» EXERCISE DETAILS: Every line holding "крупного" should be copied from the records below.

» PROVIDED DATA:

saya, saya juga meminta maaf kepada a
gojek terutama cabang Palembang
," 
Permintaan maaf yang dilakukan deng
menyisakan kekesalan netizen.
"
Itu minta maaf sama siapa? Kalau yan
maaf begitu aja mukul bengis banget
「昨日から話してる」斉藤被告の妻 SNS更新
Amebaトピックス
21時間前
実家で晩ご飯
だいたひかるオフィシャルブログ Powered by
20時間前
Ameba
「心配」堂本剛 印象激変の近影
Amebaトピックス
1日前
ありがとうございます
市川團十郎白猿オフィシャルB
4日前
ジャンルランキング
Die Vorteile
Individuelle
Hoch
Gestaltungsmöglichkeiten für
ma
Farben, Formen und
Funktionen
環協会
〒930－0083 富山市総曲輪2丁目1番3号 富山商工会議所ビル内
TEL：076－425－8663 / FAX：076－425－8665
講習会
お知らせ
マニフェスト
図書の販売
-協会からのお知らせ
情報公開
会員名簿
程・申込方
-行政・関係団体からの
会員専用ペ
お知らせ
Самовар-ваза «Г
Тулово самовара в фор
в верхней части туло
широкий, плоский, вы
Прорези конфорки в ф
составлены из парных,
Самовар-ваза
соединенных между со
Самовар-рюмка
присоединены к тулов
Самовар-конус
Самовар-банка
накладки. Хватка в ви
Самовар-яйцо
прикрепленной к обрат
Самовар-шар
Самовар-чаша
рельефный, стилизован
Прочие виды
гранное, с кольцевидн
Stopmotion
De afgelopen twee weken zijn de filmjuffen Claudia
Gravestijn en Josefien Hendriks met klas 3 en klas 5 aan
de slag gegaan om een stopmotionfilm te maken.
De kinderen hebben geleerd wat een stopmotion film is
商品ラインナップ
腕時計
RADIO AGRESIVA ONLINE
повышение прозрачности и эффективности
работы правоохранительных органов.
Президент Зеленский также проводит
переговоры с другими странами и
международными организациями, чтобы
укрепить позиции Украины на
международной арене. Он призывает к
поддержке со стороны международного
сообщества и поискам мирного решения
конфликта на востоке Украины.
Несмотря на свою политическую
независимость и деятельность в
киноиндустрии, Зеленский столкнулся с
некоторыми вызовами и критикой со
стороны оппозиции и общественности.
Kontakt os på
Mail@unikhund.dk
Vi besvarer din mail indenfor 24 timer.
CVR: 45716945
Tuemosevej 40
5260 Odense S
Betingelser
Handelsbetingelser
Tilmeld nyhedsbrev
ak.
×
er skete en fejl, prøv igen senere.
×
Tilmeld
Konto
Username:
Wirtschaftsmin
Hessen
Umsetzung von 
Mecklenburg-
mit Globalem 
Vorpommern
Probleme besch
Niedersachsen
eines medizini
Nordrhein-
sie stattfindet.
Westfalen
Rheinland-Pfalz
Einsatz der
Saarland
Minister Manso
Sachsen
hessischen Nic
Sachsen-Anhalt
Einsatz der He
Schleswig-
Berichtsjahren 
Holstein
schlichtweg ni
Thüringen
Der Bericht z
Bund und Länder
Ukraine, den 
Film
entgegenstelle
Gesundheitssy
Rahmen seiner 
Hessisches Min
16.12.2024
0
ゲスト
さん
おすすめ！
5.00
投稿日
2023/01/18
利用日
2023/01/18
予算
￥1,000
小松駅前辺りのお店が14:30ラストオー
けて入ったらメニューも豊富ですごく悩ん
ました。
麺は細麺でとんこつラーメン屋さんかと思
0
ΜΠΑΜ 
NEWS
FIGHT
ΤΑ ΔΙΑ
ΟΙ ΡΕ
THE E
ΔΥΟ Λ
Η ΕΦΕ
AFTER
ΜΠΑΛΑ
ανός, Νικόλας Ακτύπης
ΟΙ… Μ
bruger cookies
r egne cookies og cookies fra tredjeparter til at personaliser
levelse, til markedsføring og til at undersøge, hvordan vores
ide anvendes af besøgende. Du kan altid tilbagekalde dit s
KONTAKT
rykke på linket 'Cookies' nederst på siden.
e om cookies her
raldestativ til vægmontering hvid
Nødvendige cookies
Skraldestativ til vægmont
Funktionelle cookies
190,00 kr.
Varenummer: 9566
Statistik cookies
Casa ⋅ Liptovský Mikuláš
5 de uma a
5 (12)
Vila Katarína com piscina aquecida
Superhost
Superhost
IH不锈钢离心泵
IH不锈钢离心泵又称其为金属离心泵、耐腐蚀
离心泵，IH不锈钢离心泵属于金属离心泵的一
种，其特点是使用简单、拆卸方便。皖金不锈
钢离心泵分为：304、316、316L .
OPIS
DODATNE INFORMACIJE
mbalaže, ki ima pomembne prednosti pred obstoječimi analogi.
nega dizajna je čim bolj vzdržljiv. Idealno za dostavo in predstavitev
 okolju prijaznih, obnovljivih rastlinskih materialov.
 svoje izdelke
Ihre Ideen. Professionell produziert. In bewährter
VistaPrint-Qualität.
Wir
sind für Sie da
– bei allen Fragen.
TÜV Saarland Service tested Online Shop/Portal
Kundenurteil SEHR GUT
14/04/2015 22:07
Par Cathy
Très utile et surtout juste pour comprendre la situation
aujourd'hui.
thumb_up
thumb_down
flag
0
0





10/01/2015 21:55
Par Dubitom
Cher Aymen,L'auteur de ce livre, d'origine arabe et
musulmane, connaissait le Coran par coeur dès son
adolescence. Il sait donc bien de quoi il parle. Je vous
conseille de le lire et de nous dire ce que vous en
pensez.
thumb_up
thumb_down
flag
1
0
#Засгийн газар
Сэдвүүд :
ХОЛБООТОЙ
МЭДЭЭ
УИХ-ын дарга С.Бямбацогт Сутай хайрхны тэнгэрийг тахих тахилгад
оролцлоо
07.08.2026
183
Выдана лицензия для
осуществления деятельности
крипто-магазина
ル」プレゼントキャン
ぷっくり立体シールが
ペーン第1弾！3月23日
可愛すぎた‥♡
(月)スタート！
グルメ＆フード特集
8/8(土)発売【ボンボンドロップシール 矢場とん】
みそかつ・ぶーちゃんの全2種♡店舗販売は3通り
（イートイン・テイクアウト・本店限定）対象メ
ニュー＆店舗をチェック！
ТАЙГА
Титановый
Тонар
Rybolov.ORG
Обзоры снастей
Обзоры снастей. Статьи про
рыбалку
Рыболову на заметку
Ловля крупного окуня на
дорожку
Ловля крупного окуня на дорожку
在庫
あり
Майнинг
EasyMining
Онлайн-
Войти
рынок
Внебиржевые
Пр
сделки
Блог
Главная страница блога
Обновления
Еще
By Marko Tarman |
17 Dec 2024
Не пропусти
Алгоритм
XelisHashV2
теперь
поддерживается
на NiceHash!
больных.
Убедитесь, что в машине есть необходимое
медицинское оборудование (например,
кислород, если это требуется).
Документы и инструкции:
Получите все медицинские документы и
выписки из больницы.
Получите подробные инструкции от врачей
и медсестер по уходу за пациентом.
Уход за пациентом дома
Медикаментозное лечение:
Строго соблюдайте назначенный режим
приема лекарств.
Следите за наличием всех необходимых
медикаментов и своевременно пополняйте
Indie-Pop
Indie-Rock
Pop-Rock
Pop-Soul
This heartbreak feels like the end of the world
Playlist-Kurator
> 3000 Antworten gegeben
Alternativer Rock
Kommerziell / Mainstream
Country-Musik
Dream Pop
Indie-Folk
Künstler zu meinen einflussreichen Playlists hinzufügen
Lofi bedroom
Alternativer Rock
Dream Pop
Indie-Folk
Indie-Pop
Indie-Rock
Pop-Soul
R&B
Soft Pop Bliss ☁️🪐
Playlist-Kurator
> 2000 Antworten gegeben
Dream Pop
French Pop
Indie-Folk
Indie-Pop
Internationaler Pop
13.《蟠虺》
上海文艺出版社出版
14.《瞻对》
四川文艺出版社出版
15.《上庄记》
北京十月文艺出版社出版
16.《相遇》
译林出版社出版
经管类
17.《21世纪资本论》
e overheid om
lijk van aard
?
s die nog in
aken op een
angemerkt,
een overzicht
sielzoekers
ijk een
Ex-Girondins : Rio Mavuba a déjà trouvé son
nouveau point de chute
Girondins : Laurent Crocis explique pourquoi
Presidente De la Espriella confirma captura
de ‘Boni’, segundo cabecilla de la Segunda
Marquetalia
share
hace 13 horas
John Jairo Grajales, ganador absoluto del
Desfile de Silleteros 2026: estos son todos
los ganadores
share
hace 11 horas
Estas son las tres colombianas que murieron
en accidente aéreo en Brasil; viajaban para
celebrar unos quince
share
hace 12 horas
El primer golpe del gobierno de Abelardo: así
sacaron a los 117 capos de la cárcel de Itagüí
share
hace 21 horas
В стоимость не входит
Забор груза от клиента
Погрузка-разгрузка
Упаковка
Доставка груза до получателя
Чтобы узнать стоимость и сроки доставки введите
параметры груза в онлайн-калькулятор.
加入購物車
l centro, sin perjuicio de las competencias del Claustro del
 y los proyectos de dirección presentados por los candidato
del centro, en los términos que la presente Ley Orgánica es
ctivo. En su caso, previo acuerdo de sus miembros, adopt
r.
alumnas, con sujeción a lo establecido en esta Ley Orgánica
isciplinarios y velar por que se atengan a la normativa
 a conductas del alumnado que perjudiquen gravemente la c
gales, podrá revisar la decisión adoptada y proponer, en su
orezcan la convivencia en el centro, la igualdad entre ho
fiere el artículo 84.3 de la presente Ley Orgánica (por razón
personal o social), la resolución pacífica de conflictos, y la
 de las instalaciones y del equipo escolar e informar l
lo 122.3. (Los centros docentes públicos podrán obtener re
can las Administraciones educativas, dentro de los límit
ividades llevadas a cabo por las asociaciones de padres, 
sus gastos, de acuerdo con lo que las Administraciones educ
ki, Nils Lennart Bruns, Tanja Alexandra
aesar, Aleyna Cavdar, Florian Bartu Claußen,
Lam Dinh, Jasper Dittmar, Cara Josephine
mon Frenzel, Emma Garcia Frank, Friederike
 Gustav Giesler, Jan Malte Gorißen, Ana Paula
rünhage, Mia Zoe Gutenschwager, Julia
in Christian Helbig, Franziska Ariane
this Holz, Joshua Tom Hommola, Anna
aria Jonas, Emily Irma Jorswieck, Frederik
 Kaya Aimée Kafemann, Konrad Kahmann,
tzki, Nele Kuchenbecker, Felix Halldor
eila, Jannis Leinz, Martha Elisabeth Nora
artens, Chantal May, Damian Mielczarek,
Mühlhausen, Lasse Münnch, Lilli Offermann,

» RESPONSE AREA:
Ловля крупного окуня на
Ловля крупного окуня на дорожку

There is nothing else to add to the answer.